One of the shortcomings of the current study is the study time point. We analyzed HCMV reactivation and T-cell functions within 3 days after the patients arrived at the ED. However, T-cell functions can change over time, and HCMV can reactivate at a later time point during sepsis.9, 19, 23 Therefore, sepsis patients who suffered HCMV reactivation at a later time point might have been excluded from the HCMV reactivation group in the present study. Moreover, the stimulation of CD8+ T cells using HCMV pp65 overlapping peptide mix is not enough to measure the whole CD8+ T-cell responses against HCMV antigens because there are HCMV pp65 non-responders among HCMV-infected patients.47 Further studies with HCMV antigens other than pp65 are warranted. Further investigations with serial samples at later time points would be also required to address HCMV-specific T-cell functions in severe sepsis patients more clearly.

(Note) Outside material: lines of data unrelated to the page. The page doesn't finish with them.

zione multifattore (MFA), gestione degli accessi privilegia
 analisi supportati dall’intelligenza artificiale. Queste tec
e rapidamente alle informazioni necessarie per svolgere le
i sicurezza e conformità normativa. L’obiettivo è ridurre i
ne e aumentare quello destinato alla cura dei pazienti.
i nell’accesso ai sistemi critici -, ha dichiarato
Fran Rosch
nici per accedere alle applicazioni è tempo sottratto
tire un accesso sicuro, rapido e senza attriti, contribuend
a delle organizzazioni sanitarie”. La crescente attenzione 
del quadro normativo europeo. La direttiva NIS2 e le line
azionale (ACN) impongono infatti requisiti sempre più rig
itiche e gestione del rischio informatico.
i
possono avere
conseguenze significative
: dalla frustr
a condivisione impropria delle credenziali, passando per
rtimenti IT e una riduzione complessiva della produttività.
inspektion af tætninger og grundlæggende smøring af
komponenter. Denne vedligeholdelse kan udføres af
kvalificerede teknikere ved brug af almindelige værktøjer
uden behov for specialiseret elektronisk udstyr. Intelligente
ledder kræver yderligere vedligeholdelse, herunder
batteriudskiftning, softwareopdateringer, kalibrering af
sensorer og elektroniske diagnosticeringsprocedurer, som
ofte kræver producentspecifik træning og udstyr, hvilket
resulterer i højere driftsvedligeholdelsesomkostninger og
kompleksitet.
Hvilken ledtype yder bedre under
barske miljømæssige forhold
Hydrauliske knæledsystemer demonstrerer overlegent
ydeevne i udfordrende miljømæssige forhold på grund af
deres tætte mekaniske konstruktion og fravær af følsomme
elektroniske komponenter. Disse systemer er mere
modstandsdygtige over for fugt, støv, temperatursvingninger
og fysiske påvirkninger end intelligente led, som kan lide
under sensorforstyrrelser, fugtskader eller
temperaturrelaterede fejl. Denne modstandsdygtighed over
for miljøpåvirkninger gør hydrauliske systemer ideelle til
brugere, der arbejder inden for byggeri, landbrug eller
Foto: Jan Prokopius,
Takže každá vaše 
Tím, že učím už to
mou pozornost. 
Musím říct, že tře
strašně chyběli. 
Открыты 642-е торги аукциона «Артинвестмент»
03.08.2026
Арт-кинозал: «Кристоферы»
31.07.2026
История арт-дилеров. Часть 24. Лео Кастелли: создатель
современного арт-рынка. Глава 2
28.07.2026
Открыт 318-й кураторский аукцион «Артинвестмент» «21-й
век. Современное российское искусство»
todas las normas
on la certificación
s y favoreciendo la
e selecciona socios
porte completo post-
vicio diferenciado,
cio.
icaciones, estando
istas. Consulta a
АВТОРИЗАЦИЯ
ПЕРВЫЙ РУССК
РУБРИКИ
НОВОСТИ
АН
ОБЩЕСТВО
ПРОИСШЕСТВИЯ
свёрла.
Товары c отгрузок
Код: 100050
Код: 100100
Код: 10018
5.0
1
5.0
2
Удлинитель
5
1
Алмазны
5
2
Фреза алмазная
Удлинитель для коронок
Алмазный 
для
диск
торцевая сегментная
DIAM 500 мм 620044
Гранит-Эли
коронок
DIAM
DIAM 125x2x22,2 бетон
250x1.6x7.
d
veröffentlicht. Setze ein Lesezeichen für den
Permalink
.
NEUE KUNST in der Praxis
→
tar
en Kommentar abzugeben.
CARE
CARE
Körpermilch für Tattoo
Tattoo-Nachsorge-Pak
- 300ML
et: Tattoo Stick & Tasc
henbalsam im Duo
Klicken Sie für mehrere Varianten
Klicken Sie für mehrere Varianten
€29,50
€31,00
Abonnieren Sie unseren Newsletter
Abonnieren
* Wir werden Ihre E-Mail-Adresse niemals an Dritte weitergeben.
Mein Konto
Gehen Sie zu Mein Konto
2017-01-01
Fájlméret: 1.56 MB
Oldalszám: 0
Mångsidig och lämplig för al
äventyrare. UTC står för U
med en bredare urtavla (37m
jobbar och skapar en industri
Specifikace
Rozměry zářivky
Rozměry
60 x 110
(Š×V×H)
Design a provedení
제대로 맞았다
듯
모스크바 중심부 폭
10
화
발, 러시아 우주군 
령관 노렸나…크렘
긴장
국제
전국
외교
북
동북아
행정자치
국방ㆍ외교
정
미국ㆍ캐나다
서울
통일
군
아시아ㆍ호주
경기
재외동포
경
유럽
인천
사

In addition, it is hard to know whether the decreased CD8+ T-cell polyfunctionality is a cause or consequence of HCMV reactivation in this study. This question should be addressed by future studies examining proliferation markers such as Ki-67 in HCMV-specific T cells.

In conclusion, we demonstrate that HCMV reactivation in severe sepsis patients is associated with decreased polyfunctionality and increased PD-1 expression of CD8+ T cells and that HCMV reactivation can be a surrogate marker for severe immunosuppression among sepsis patients.